------ Data extract ------
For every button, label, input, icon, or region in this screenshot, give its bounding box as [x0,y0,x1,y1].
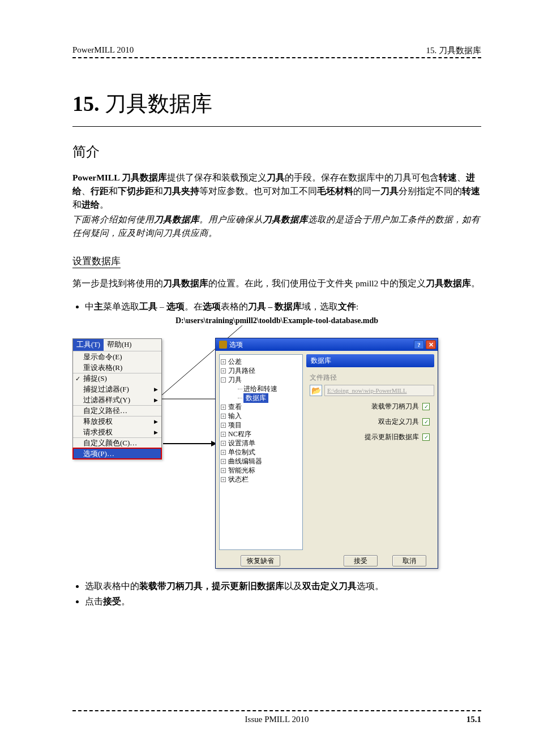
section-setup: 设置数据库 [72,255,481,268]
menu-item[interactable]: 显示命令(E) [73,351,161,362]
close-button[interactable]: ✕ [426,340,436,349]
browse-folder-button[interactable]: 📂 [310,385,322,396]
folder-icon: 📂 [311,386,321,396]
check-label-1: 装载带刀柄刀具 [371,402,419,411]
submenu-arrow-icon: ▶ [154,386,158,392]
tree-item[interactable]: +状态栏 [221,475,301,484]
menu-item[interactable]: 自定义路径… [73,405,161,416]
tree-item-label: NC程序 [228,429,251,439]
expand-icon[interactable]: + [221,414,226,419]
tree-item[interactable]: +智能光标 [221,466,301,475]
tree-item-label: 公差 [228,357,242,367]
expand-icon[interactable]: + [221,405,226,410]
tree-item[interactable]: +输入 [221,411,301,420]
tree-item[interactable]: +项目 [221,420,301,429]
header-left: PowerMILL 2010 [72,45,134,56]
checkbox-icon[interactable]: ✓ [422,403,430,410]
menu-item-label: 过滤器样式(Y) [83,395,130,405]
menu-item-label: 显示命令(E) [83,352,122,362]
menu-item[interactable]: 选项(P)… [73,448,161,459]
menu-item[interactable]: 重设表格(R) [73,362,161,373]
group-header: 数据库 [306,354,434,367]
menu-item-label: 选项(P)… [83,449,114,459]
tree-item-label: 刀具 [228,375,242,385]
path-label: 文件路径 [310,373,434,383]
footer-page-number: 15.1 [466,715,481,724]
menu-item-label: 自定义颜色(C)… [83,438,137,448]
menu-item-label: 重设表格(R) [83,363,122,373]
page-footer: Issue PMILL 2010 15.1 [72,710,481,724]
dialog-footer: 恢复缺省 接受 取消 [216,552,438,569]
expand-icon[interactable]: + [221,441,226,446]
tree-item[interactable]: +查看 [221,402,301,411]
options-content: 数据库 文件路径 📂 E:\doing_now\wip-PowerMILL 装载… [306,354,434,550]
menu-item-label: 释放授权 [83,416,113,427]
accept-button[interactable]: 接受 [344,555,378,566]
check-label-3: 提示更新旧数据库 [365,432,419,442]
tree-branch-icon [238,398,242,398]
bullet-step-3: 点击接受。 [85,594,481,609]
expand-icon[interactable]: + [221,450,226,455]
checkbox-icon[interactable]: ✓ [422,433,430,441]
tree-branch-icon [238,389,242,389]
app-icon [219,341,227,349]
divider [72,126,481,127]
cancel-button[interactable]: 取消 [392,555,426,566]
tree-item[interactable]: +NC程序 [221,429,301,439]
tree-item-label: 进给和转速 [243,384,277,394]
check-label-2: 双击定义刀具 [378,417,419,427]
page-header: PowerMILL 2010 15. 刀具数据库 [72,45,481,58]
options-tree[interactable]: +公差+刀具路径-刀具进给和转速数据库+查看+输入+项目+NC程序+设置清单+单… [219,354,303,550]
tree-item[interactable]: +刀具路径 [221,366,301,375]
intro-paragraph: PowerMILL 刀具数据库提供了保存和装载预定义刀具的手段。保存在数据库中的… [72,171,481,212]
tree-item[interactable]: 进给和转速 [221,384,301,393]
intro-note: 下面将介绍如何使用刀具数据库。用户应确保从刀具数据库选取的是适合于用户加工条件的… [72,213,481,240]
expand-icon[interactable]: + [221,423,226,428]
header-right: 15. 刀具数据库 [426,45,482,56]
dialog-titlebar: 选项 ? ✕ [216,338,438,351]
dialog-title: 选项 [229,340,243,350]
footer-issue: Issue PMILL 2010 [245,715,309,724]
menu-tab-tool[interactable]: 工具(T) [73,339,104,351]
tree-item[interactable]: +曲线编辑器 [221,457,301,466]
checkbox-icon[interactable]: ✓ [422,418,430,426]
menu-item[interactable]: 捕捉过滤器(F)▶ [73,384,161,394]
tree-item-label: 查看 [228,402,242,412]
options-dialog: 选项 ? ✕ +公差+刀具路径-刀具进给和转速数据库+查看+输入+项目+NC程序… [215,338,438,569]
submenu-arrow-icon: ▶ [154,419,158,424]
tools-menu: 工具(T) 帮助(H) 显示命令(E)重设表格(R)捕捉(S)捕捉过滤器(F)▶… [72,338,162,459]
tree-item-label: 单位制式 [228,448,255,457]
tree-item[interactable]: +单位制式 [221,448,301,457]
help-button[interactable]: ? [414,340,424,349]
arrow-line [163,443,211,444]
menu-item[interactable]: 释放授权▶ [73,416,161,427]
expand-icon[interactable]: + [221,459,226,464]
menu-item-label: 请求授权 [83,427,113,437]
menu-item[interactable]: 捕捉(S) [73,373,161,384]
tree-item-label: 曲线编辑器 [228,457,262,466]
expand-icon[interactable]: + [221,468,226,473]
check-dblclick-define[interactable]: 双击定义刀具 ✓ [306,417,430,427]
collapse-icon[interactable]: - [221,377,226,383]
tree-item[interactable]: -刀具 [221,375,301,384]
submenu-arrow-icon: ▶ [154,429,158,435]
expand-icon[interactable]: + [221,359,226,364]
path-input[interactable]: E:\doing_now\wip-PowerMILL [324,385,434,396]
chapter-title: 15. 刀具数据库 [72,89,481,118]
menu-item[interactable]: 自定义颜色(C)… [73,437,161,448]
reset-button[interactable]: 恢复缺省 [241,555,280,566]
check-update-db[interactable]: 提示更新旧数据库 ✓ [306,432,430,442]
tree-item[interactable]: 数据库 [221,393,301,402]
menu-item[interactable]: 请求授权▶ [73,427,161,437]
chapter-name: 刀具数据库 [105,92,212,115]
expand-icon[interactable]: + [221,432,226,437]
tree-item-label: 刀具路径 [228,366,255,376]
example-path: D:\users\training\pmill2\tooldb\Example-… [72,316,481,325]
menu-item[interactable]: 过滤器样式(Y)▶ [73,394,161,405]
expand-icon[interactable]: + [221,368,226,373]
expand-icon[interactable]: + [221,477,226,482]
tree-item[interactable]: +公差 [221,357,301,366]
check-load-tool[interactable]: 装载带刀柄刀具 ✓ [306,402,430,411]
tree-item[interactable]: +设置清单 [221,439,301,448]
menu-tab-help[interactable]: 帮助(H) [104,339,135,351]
------
------ Data extract ------
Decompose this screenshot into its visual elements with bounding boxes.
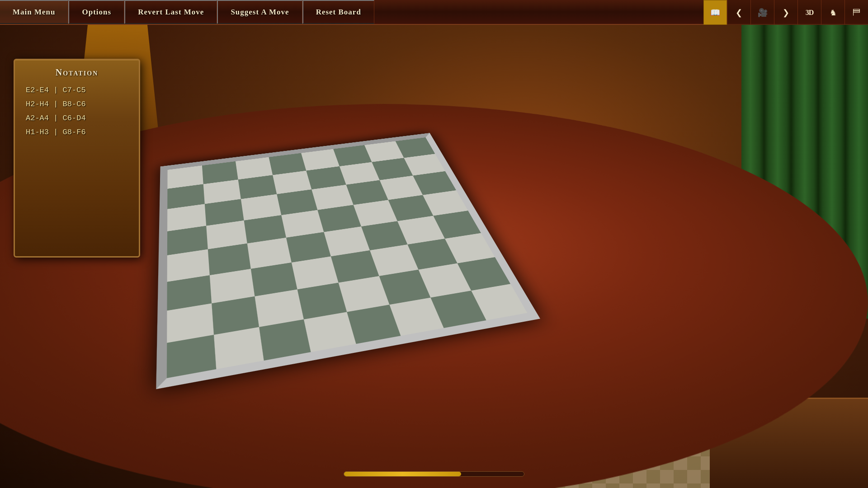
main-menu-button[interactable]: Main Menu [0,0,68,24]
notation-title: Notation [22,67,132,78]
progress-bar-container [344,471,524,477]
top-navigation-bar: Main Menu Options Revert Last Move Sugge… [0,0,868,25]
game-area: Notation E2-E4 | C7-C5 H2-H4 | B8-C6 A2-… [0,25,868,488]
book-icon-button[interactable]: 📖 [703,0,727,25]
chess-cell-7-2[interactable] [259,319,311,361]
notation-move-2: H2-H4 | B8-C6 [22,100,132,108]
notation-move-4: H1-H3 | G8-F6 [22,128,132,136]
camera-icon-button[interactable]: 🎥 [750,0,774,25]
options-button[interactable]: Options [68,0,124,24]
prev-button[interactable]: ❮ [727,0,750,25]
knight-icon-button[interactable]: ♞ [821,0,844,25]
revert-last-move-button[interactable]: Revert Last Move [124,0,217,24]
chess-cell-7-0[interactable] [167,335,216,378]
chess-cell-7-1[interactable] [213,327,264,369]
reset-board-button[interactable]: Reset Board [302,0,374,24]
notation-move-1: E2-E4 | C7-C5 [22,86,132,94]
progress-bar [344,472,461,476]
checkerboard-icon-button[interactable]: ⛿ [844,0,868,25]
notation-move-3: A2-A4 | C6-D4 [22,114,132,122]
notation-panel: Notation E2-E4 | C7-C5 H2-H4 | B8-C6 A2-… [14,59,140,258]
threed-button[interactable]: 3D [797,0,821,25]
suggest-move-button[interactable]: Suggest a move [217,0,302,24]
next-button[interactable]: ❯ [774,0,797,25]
------
* Exercise directions *
Based on the records above, how many lines hold the string "Main"? Answer with the number by itself.

* Written solution *
2